By Scott Ross
In the late ’80s, after a decade of sour, smart-ass movies, most an outgrowth of the popularity of television’s Saturday Night and nearly all of which militantly eschewed romance, at least as an adult would recognize it, Moonstruck seemed like a gift from the Gods: A bright, funny and emotionally centered romantic comedy full of wonderful characters and delightful actors, a narrative arc that while modest was at the same time intelligent, fulsome and satisfying, and the unmistakable feel of talented people engaged in work that inspired them. The picture was a lush Valentine, and although the studio didn’t think much of it, its audiences were ecstatic.
They had every reason to be. John Patrick Shanley’s original script was intended to be a play, and could have been very effective in that form, although nothing in it is noticeably stagy or artificial, and it’s deeply pleasurable. While the movie is not remotely realistic — indeed, its romantic naturalism is a large part of its charm — its oddball characters are quirky in an entirely human way. And the actors make them shimmer, from Cher in the leading role of a widowed, self-styled frump avoiding romance because she believes her first marriage was cursed to Gina DeAngeles as a bitter old woman Cher encounters at the airport and who gets one of the picture’s biggest laughs. Shanley’s background, of course, is Irish, but he observed Italians closely from an early age and it seems to me he gets the details right, albeit refracted through the prism of a gentle, slightly screwball comedy. I don’t think Norman Jewison’s direction could be improved upon, nor Lou Lombardo’s sprightly editing, and David Watkin’s rich, warm cinematography is the perfect complement to the movie’s close-knit family milieu.
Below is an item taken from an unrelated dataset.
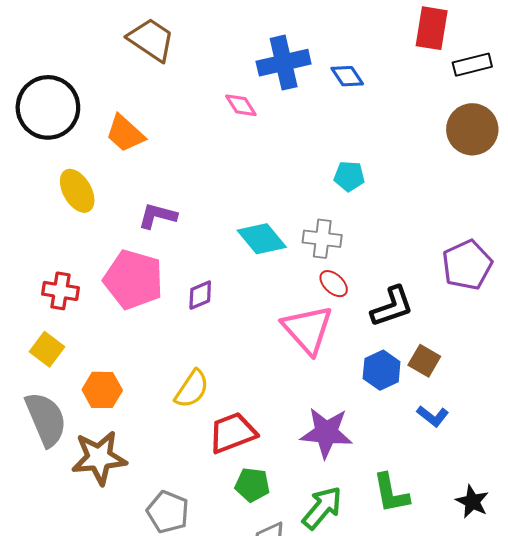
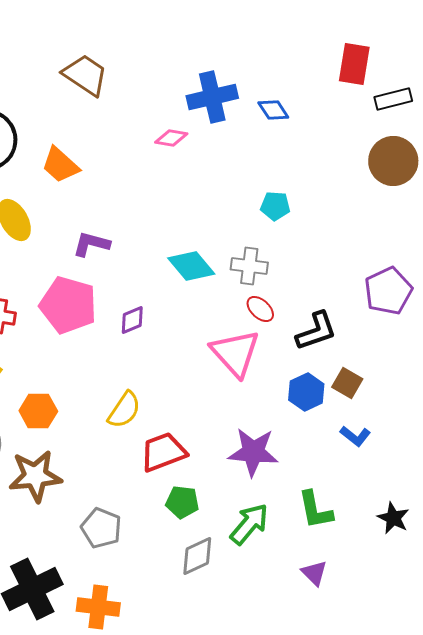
pink diamond: (241, 105) -> (171, 138), turned -48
The perfect cast, nearly every one of whom contributes at least one small bit of comic greatness, includes Olympia Dukakis as the wife and mother certain her husband is philandering and who gets a lovely moment of lightly flirting connection with a stranger at a neighborhood restaurant; Vincent Gardenia as her wayward mate, convinced that a midlife affair will forestall death; Danny Aiello as the hag-ridden mama’s boy to whom Cher is engaged; Julie Bovasso and Louis Guss as her erotically playful aunt and uncle; John Mahoney, both melancholy and amusing as a communications professor unable to communicate with the female students he is perpetually drawn to; the adorable Anita Gillette as Gardenia’s plump little dumpling of a paramour; and Feodor Chaliapin Jr. as the family’s ancient grandfather, as besotted by that big, cheesy moon over Brooklyn as his granddaughter and whose shining face as he extols “La bella luna” becomes the rhapsodic spirit of the picture.
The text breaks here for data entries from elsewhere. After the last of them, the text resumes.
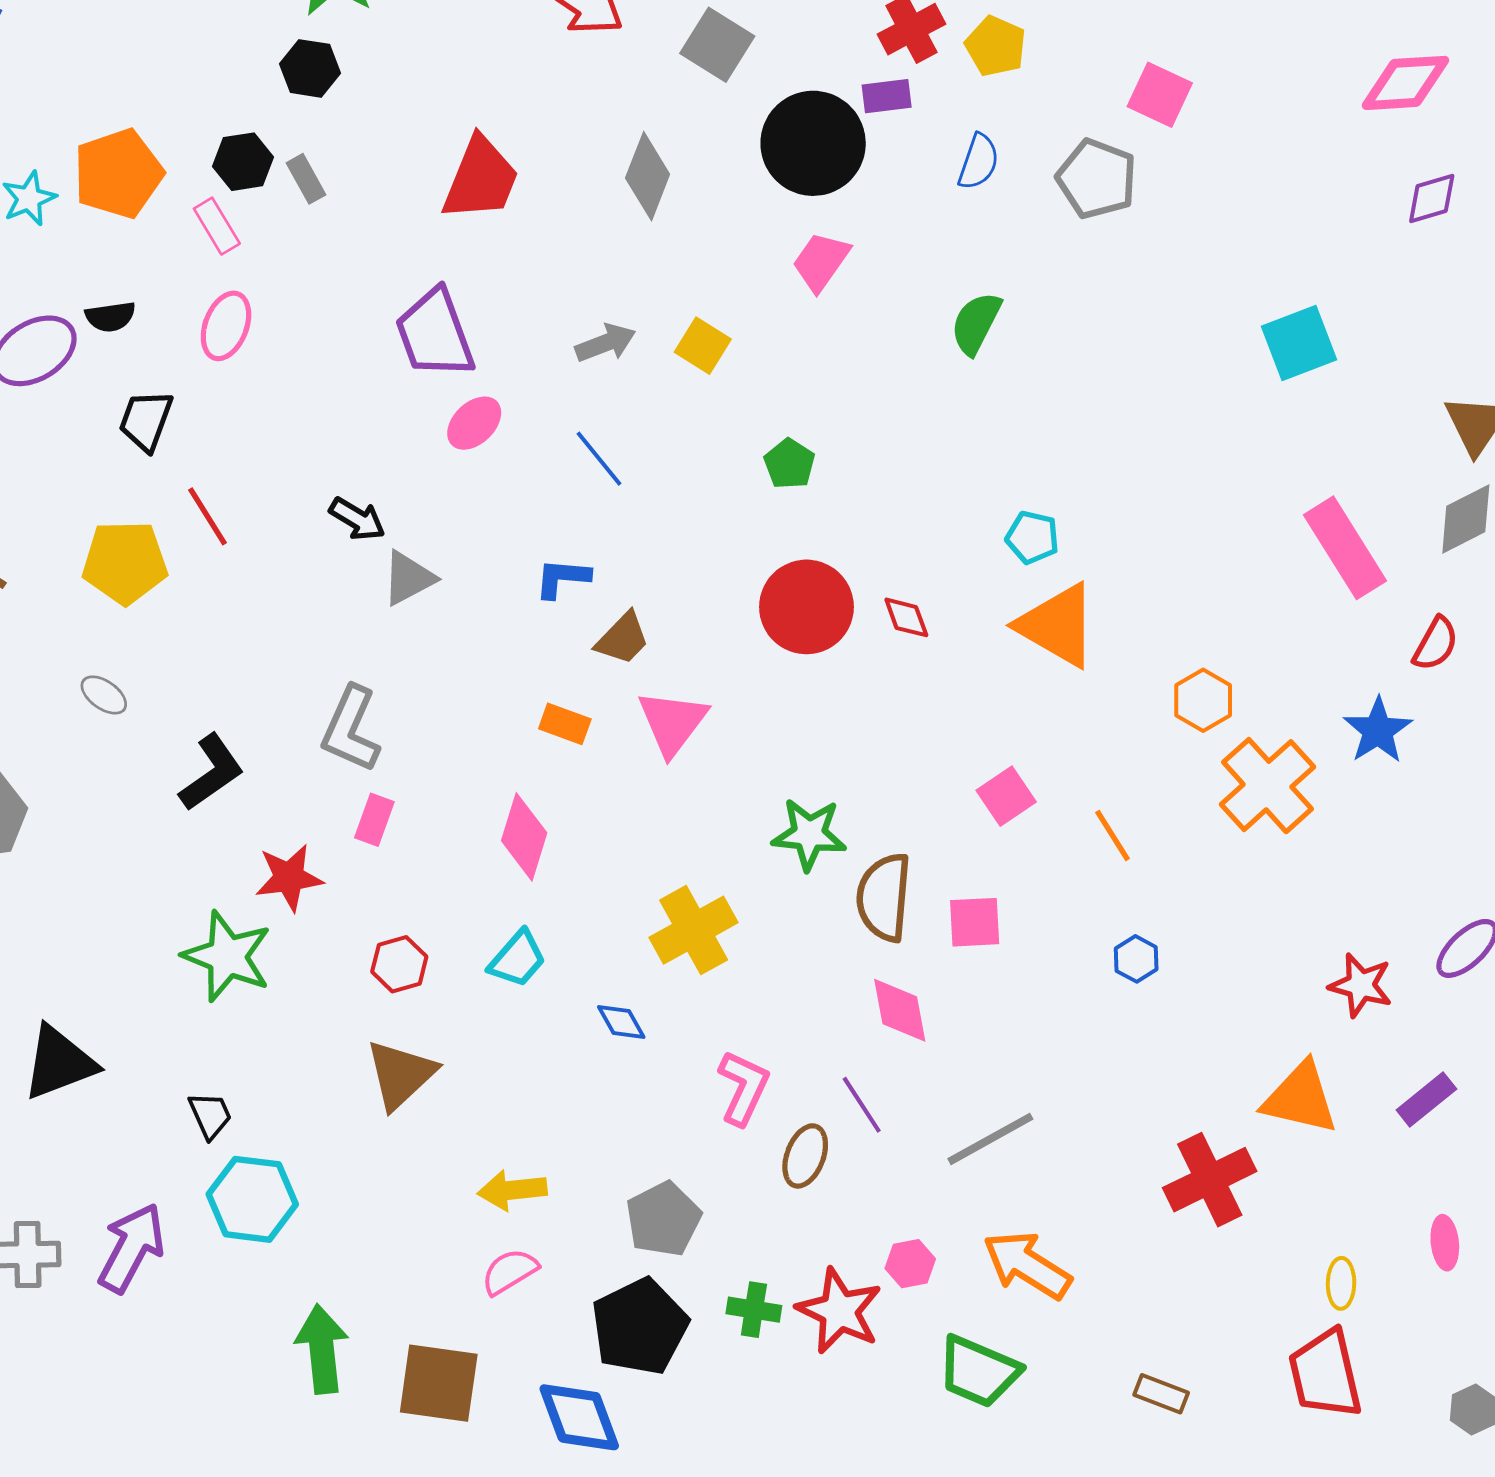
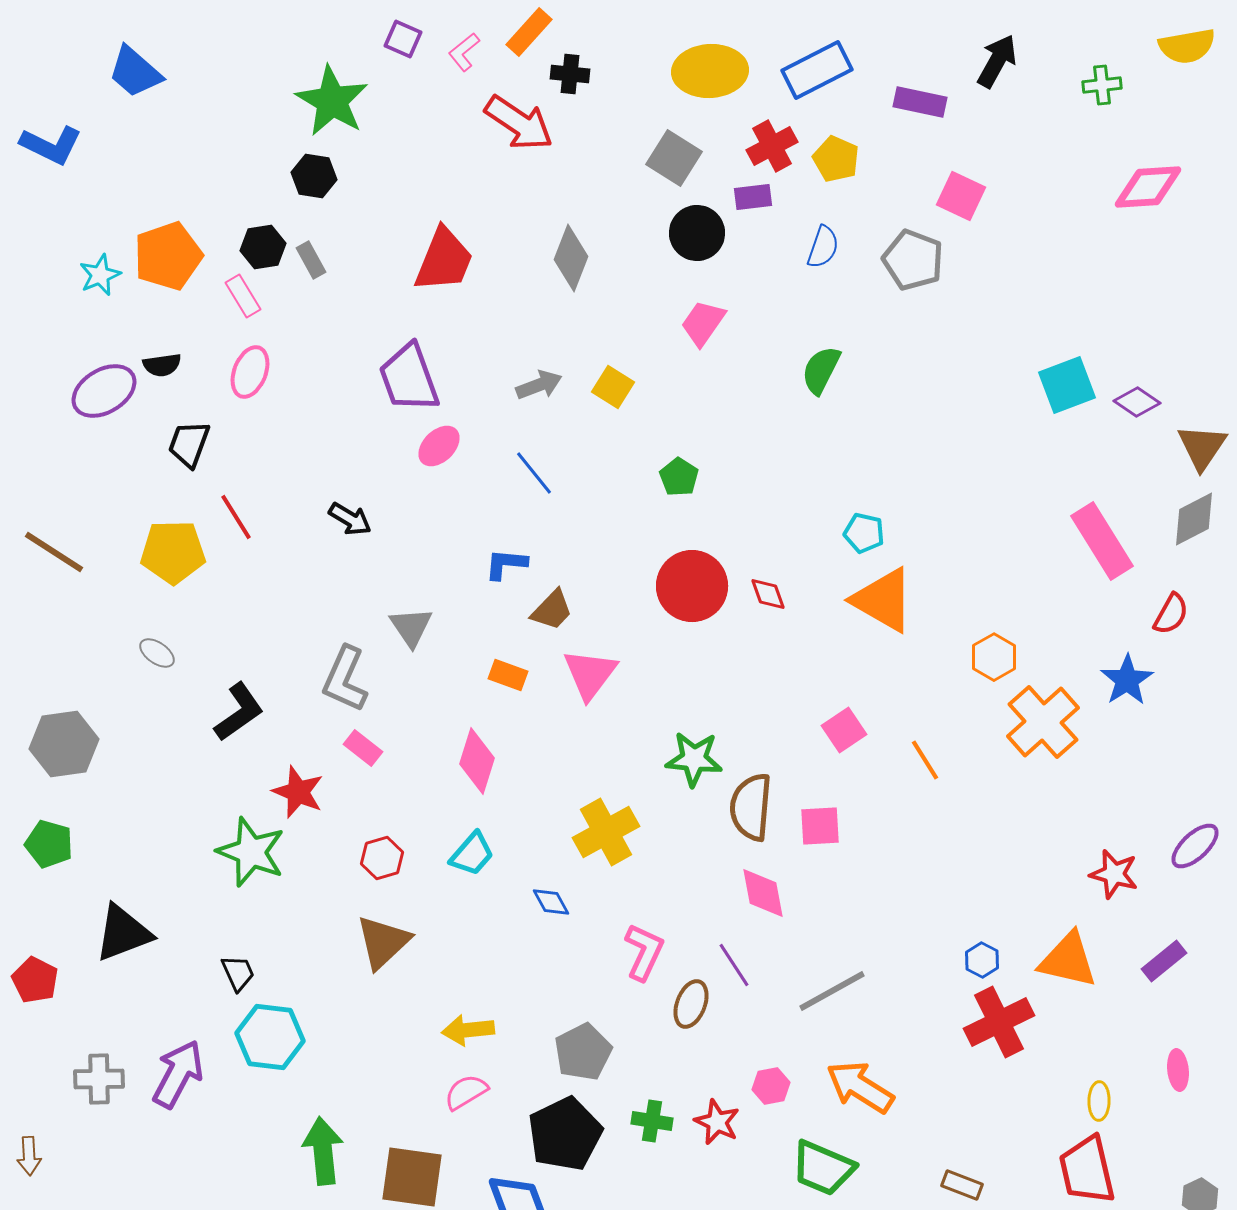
gray square: (717, 45) -> (674, 158), moved
black circle: (813, 143) -> (697, 233), size x0.7
purple diamond: (1432, 198) -> (1137, 402), moved, turned 51
gray triangle: (409, 578) -> (411, 627), moved, turned -36
pink rectangle: (374, 820) -> (363, 748), turned -72
red star: (289, 878) -> (298, 792), turned 30
blue hexagon: (1136, 959) -> (982, 960), moved
red star: (839, 1311) -> (717, 1122), size x0.7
Nicholas Cage has never been a favorite of mine; he strikes me as one of those troubled figures who, if he didn’t have acting as an outlet, would probably either harm himself or end up in a padded room. Cher envisioned him in the role of her unexpected inamorata, lobbied hard for his casting (she threatened to pull out of the picture if he wasn’t in it) and she was right. Cage somehow manages to bring a warmth and sweetness as well as an edge of dangerous rage to the part of the embittered baker that coalesce and resolve into something very close to lovable, a word I don’t think I’ve ever associated with Cage outside of this movie.
As Loretta, who has convinced herself that not marrying her deceased husband in a church somehow caused his accidental death and who is afraid to make herself vulnerable again, only to find love in the unlikeliest place and with, seemingly, the least apposite of men, Cher is utterly luminous. This is not an ugly duckling role — Loretta isn’t unattractive, she simply doesn’t care enough to cultivate her natural pulchritude — but Cher is as convincing in the movie’s first half, with her graying, stringy curls and thick eyebrows as she is when she gives in to her buried romanticism and indulges in a Cinderella makeover. (Literally: The salon she frequents is called Cinderella.) When, on the street facing Cage and her own warring emotions (and, reportedly, freezing in the New York cold) she looks up with her great, shining doe eyes, the snow softly falling in an echo of La bohème, the opera they’ve just seen, she is the embodiment of romantic hope in a world that, when not suppressing love, does little to encourage it. And she gets one of the great moments in American movie comedy when Cage’s one-handed baker confesses he loves her and she slaps his face and barks, “Snap out of it!” This was a line you heard quoted over and over in the late ’80s, and for good reason: It summed up both Loretta’s unyielding pragmatism and a national mood of cynicism that couldn’t quite believe in the possibility of love, even as it longed rather desperately for it.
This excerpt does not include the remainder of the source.